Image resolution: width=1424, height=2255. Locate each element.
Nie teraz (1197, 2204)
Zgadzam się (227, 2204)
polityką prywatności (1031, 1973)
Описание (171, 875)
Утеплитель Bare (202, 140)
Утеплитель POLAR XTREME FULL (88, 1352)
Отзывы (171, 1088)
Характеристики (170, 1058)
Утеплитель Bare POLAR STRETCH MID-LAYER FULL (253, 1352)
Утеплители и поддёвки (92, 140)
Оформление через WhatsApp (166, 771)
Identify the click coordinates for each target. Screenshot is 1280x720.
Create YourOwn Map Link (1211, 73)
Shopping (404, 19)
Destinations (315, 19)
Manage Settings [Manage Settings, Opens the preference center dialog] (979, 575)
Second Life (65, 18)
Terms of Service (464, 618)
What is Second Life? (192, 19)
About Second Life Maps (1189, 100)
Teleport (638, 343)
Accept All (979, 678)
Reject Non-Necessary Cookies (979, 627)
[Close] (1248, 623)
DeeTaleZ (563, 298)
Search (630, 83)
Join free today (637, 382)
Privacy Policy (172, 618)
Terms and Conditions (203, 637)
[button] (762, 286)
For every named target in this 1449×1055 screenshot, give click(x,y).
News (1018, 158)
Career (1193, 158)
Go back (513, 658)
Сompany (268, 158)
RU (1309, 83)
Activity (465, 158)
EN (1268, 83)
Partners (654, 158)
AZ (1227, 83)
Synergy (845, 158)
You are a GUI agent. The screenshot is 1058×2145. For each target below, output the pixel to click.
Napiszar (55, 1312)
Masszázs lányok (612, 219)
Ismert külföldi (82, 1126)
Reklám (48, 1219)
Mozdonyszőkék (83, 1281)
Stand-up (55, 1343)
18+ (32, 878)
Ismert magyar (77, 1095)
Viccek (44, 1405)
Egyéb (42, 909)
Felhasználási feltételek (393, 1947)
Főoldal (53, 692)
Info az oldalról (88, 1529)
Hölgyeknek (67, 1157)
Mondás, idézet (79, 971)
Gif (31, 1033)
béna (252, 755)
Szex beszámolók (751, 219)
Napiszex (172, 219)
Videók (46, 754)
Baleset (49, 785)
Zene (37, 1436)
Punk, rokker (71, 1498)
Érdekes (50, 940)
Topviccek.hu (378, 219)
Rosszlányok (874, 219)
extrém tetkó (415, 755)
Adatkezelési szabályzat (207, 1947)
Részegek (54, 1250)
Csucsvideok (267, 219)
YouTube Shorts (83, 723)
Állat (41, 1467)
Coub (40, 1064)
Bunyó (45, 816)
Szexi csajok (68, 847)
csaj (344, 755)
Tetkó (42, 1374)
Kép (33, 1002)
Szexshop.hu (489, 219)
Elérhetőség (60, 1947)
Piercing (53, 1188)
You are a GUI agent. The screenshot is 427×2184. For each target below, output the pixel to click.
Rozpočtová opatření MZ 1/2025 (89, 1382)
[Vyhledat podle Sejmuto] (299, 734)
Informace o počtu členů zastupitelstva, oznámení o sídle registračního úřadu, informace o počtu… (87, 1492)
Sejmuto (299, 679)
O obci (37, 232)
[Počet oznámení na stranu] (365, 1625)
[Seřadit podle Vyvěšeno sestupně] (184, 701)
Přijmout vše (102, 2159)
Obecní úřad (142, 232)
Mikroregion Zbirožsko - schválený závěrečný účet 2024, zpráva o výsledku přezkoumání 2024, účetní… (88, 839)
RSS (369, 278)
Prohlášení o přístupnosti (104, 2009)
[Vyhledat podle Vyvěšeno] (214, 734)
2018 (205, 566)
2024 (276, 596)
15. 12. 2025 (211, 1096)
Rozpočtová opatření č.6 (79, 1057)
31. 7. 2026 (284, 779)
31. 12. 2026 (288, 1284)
⁂
» **Exercise directions**
Across all lines above, count those with the string "Vyhledat". Only the number is wanted.

» **Exercise answer**
2